Es ist immer wieder dasselbe, seit die Finanzwelt dereguliert wurde: Um die geltenden Vorschriften zu umgehen, werden Innovationen eingeführt. Dann sieht man zu, wie eine Blase mit sagenhaften Gewinnen entsteht, deren Platzen eine riesige Krise auslöst, die alsbald die Realwirtschaft erfasst.
Dann lässt sich der Finanzsektor von der öffentlichen Hand retten. Die wenigen Regulierungsmaßnahmen, die in der Krise erlassen wurden, nimmt man gelassen hin, um sogleich neue Ideen zu entwickeln, wie man die neuen Regularien umgehen kann. Und das Ganze beginnt wieder von vorn.

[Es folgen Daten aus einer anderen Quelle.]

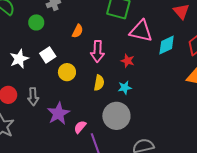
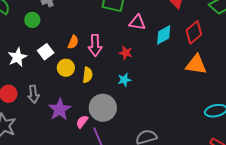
orange semicircle: (78, 31) -> (73, 42), moved
pink triangle: (141, 31) -> (137, 22), size x0.7
yellow semicircle: (99, 83) -> (87, 75), moved
gray circle: (116, 116) -> (103, 108), moved

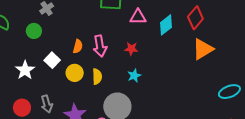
orange triangle: (196, 65) -> (203, 49), turned -30

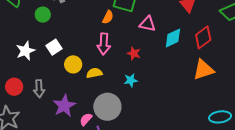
orange semicircle: (78, 46) -> (108, 17), moved
yellow semicircle: (97, 77) -> (94, 73), turned -112

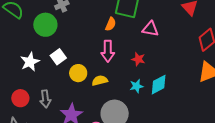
green circle: (43, 15) -> (45, 25), size x1.5
cyan diamond: (173, 38) -> (159, 85), moved

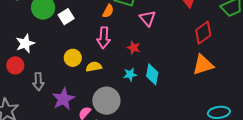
pink triangle: (150, 29) -> (148, 18), turned 36
white square: (58, 57) -> (66, 17), moved
cyan diamond: (159, 85) -> (152, 74), turned -55
red circle: (20, 98) -> (15, 65), moved

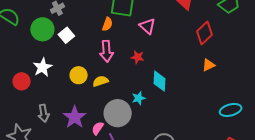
white star: (25, 44) -> (43, 67), moved
red circle: (15, 65) -> (22, 81), moved
orange triangle: (203, 65) -> (209, 65), size x0.6
cyan star: (130, 74) -> (139, 98), moved
gray arrow: (38, 82) -> (44, 113), moved

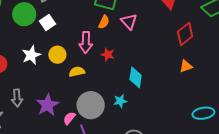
orange semicircle: (107, 24) -> (104, 22), moved
red star: (137, 57) -> (108, 55), moved
white star: (43, 67) -> (31, 55), moved
yellow circle: (79, 75) -> (57, 55), moved
cyan star: (139, 98) -> (120, 101), moved

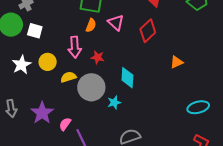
white square: (48, 23) -> (35, 31), turned -35
red diamond: (185, 34) -> (148, 31), moved
gray circle: (91, 105) -> (91, 87), moved

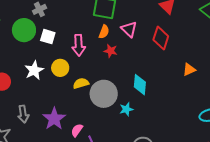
red diamond: (148, 31) -> (161, 38), turned -30
pink arrow: (75, 47) -> (79, 45), moved
red star: (98, 57) -> (111, 51), moved

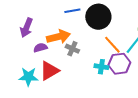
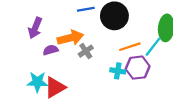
orange line: (112, 45) -> (130, 47), turned -66
gray cross: (72, 49) -> (86, 51), turned 32
red triangle: (49, 71) -> (55, 87), moved

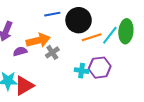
orange line: (130, 47) -> (92, 37), moved
cyan line: (153, 47) -> (110, 35), moved

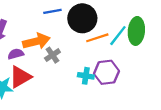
red triangle: (24, 86) -> (20, 77), moved

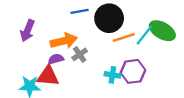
green ellipse: (136, 31) -> (162, 31), turned -65
purple semicircle: (16, 54) -> (56, 59), moved
red triangle: (20, 77) -> (48, 76), turned 35

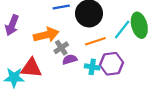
green ellipse: (162, 31) -> (139, 25), turned 45
orange line: (124, 37) -> (95, 41), moved
purple semicircle: (56, 59) -> (70, 59), moved

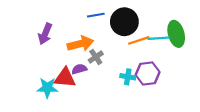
cyan line: (122, 29) -> (159, 38), turned 48
orange line: (95, 41) -> (139, 40), moved
purple semicircle: (70, 59) -> (79, 69), moved

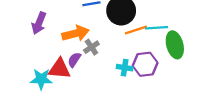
green ellipse: (176, 34) -> (175, 45), moved
purple semicircle: (79, 69) -> (74, 60), turned -40

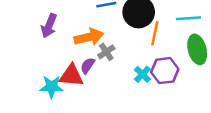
cyan line: (157, 28) -> (188, 18), moved
orange line: (136, 30) -> (155, 33), turned -60
cyan cross: (125, 68) -> (142, 74), turned 35

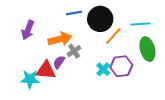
orange line: (155, 33) -> (113, 36), turned 30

Wie das letzte Mal 2007/2008, als sich herausstellte, dass verbriefte Hypothekenkredite niedriger Bonität (Subprimekredite) keine gute Idee waren. Das führte zur Weltfinanzkrise. Als der Staat die Banken gerettet hatte, machte sich die Finanzwelt daran, das Konstrukt der Kreditverbriefungen durch ein neues zu ersetzen. Man erfand den „Private Credit“.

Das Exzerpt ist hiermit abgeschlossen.